At 63 episodes in, the hosts have hit 49 of 50 states, telling the stories of Appalachian coal towns, seaside villages along the Pacific, wealthy suburbs, mountain resorts, and historic towns in the deep South. The only state that’s missing is Mississippi.

Here’s a map of the murders:

Crime is often deeply rooted in place, both its genesis and its aftermath. Small Town Murder is the opposite of something like Serial, which sees in a single crime a microcosm of national, cultural forces. Here, the crime is connected to the physical place, to the specificity of the mountain, or beach or town square. For the locals, the crime looms large in a way it never could for the rest of us.

I initially intended to map several true crime podcasts, and I found that there are at least 26 states that were the setting for a serial true crime podcast, or an anthology podcast specific to that state. The full list is here.

That turn out to be a challenge that would have required some more serious NLP skills, so this is the first step.

Another Thing

I want to start a magazine called Davar Acher. Because it has the most awesome triple meaning ever.

Literally: another thing
The Hebrew meaning of this is another thing, or alternatively, something else.

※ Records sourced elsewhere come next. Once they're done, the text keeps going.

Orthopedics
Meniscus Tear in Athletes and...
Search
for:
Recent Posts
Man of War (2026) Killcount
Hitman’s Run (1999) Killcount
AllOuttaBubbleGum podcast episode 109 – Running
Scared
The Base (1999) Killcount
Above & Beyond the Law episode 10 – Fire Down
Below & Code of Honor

Colloquially: a pig, or other abominable things
The Talmud calls a pig a ‘davar acher’ during a discussion on using clean language. Here’s a piece of it, slightly edited for clarity:

Two disciples sat before Rav. One said, “This discussion has made us [as tired] as an exhausted swine”, while the other said, “This discussion has made us [as tired] as an exhausted kid,” and Rav would not speak to the former.

My dad uses “davar acher” to refer to a certain member of the human species who did pretty abominable things like abuse and cheat on his wife, who is very dear to our family.

Academically: a second opinion
The most famous commentator on the Torah is Rashi, and his work is commonly taught to young children. Rashi usually has a question on the text – about word usage, chronology, grammatical anomalies etc. – and then attempts to give the simplest possible answer. If one explanation doesn’t suffice he’ll write the first, then say “davar acher” before introducing the second. Rashi scholars point out that often each of Rashi’s explanations fill in a blank that the other doesn’t, so that they are neither contradictory nor complementary. It’s another way of looking at it.
This teaches the child/student that there can be more than one right answer, and that often, an answer may not be entirely satisfactory.

It’s so much packed into two words: a delight in difference and dialogue, but also in discrimination. There’s the implication of something more, without diminishing the current thing. It’s a combination of canon and colloquial contribution, a reminder of how much our interpretation of words retroactively define them.

Unfortunately, like my name, few members outside the tribe can pronounce it.